Enna: la "corrida" nel carcere, i detenuti diventano cabarettisti

 

La Sicilia, 9 maggio 2005

 

È stato un successo la "Corrida" organizzata dai detenuti del carcere di Enna che si sono cimentati in una simpatica kermesse con canti, balli e spettacoli di cabaret. La "Corrida", organizzata dall’associazione "San Vincenzo de Paoli" (il cui presidente è Gaetano Lilla) tramite i due assistenti volontari Mario Savoca e Maria Di Marco, è stata sicuramente uno dei migliori spettacoli realizzati negli ultimi anni nella casa circondariale.

A presentare la manifestazione è stato Carmelo Danzè che non si è limitato nella sola conduzione della "Corrida", ma è andato oltre trascinando gli spettatori con pezzi cabaret. Danzè si dichiara "felice di aver vissuto questa esperienza e orgoglioso di aver preparato i partecipanti, che alla fine mi hanno veramente emozionato. Voglio ringraziare chi mi ha aiutato, cioè tutta l’A. D. Orchestra e l’ospite Francesco Debole, quello che mi auguro è di essere chiamato per un’altra Corrida in qualche altra casa circondariale della Sicilia".

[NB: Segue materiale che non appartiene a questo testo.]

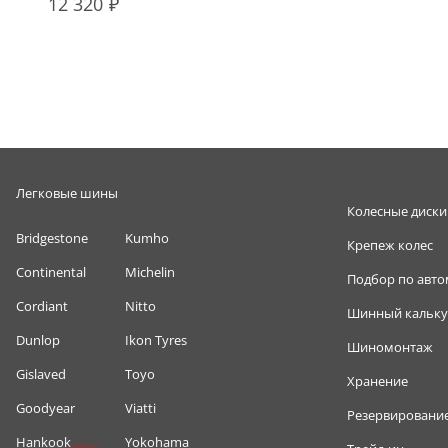
12 320
Легковые шины
Колесные диски
Bridgestone
Kumho
Крепеж колес
Continental
Michelin
Подбор по авт
Cordiant
Nitto
Шинный кальку
Dunlop
Ikon Tyres
Шиномонтаж
Gislaved
Toyo
Хранение
Goodyear
Viatti
Резервировани
Hankook
Yokohama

I concorrenti che hanno avuto il coraggio di esibirsi malgrado ci fosse un pubblico pronto a scatenarsi con i fischietti sono stati 15 e come ogni competizione ci sono stati dei vincitori (di cui riportiamo solo i nomi), al primo posto si è classificata Gaetana che ha cantato "Si è spento il sole" di Adriano Celentano, al secondo posto con la canzone di Massimo Ranieri "Perdere l’amore" si è piazzato Rosario, a completare il podio è stata Maria con "Acqua e sale" di Celentano e Mina; i concorrenti sono stati premiati con coppe e medaglie. Riconoscimento anche a Maria come valletta della serata e Loredana per il "Premio simpatia".

Una targa è stata data dall’associazione "San Vincenzo" alla direttrice Letizia Bellelli, che si dice "contenta per aver dato piena disponibilità ad organizzare uno spettacolo pienamente riuscito e nulla toglie che ci possa essere una seconda edizione".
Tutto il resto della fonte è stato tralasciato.